COUR D'APPEL D'AIX-EN-PROVENCE
Chambre 3-2
ARRÊT AU FOND
DU 06 JUIN 2024
N° 2024/149
Rôle N° RG 22/16799 - N° Portalis DBVB-V-B7G-BKPYM
[F] [L]
C/
S.E.L.A.R.L. [W]
PARQUET GENERAL
Copie exécutoire délivrée
le :
à :
Me Michel FARAUD
PG
Décision déférée à la Cour :
Jugement du Tribunal de Commerce de NICE en date du 29 Novembre 2022 enregistré(e) au répertoire général sous le n° 2022L00998.
APPELANT
Monsieur [F] [L]
né le [Date naissance 3] 1969 à [Localité 5] (Ukraine), de nationalité ukrainienne, demeurant [Adresse 1]

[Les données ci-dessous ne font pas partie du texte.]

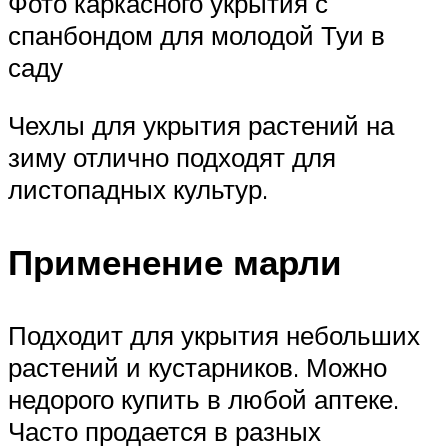
Фото каркасного укрытия с
спанбондом для молодой Туи в
саду
Чехлы для укрытия растений на
зиму отлично подходят для
листопадных культур.
Применение марли
Подходит для укрытия небольших
растений и кустарников. Можно
недорого купить в любой аптеке.
Часто продается в разных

représenté par Me Michel FARAUD de la SCP LEXARGOS, avocat au barreau de GRASSE
INTIMES
S.E.L.A.R.L. GUERY
pris en la personne de [M] [W], es qualité de liquidateur judiciaire de la SARL RENOV BAT désigné selon le jugement du Tribunal de Commerce de Nice en date du 16 juin 2022, demeurant [Adresse 2]
défaillante
Monsieur LE PROCUREUR GENERAL,
demeurant [Adresse 4]
défaillant
----
COMPOSITION DE LA COUR
L'affaire a été débattue le 03 Avril 2024 en audience publique devant la cour composée de :
Madame Gwenael KEROMES, Président de chambre
Madame Muriel VASSAIL, Conseiller rapporteur
Madame Agnès VADROT, Conseiller
qui en ont délibéré.
Greffier lors des débats : Madame Laure METGE.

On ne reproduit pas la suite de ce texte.